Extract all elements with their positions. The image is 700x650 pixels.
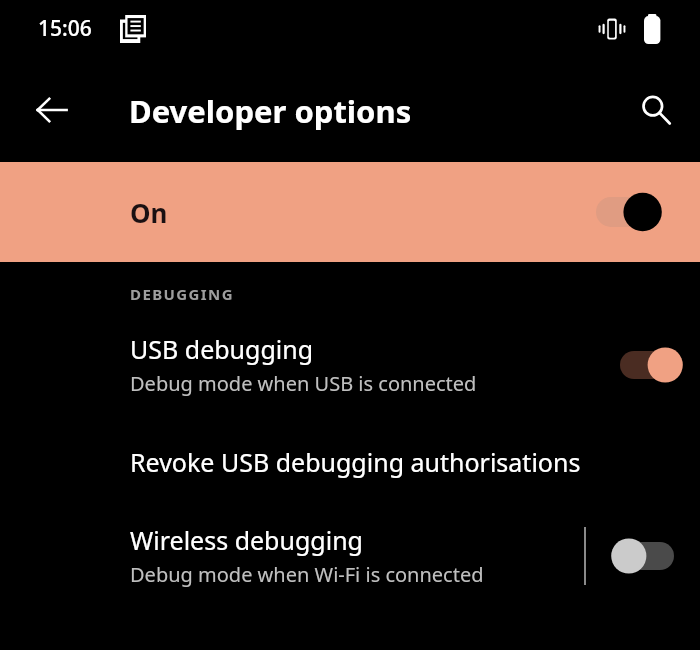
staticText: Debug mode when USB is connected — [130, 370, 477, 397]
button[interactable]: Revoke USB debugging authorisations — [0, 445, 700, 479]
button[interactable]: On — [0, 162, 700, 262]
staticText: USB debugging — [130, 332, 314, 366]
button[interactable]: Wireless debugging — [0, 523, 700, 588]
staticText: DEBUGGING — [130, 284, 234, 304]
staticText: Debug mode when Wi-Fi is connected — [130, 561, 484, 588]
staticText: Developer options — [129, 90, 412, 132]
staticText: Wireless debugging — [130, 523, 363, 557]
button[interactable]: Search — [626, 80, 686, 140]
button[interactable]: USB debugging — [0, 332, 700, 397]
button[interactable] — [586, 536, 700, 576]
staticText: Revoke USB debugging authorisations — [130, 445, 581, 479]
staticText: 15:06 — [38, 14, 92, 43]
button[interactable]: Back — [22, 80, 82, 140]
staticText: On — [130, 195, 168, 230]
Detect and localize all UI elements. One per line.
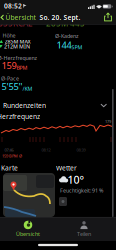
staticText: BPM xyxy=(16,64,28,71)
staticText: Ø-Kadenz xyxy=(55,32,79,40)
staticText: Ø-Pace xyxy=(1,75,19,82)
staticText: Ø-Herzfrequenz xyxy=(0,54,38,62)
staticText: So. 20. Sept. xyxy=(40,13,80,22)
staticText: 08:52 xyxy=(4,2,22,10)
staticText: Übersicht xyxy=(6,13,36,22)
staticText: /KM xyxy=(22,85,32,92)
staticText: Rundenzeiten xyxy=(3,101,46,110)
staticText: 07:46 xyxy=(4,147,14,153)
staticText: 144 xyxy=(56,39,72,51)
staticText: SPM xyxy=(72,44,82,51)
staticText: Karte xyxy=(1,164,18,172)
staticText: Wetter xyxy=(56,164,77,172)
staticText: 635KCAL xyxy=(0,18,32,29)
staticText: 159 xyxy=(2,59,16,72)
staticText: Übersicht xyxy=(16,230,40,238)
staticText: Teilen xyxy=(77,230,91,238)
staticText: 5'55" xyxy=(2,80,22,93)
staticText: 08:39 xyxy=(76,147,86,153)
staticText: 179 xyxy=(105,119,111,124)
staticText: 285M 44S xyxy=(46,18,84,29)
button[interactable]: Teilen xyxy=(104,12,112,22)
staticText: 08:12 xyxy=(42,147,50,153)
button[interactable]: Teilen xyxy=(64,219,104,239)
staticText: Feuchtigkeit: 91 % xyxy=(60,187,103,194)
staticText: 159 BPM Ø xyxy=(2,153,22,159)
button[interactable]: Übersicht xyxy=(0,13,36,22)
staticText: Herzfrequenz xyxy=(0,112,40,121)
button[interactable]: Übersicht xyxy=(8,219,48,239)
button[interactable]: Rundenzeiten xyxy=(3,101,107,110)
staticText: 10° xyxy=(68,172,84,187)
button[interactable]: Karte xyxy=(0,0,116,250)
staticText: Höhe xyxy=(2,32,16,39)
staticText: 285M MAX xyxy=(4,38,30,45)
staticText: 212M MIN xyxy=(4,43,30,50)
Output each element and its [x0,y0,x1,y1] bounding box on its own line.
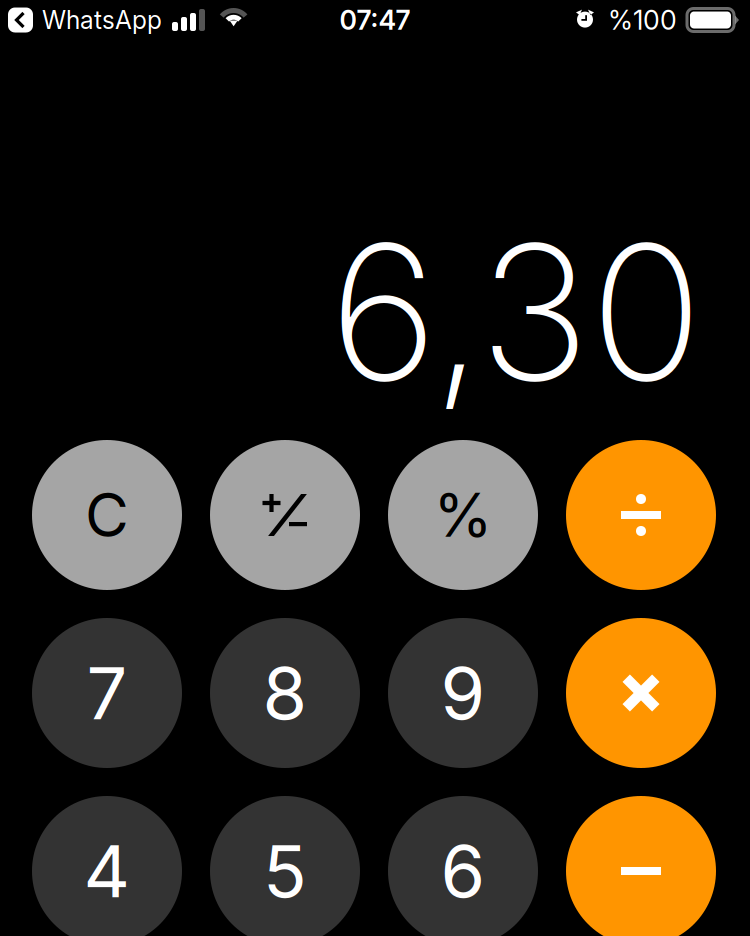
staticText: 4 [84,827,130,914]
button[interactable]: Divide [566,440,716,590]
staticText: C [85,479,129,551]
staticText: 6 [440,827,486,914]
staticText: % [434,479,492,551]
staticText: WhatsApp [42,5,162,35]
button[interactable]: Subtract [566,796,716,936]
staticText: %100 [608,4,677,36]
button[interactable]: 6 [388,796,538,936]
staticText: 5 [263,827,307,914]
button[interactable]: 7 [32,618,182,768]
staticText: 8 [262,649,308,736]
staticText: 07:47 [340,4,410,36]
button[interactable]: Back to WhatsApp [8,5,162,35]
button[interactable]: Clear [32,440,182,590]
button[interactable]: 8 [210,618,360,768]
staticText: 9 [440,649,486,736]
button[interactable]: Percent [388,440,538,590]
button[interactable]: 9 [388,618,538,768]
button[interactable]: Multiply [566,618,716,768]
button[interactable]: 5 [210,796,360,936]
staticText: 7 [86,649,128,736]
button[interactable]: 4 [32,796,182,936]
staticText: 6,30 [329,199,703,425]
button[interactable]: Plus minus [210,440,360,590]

→ WHAT IS REQUIRED
In the entries above, copy each line that contains the string "authorisations".

→ RESULT OF THIS EXERCISE
button[interactable]: Revoke USB debugging authorisations — [0, 445, 700, 479]
staticText: Revoke USB debugging authorisations — [130, 445, 581, 479]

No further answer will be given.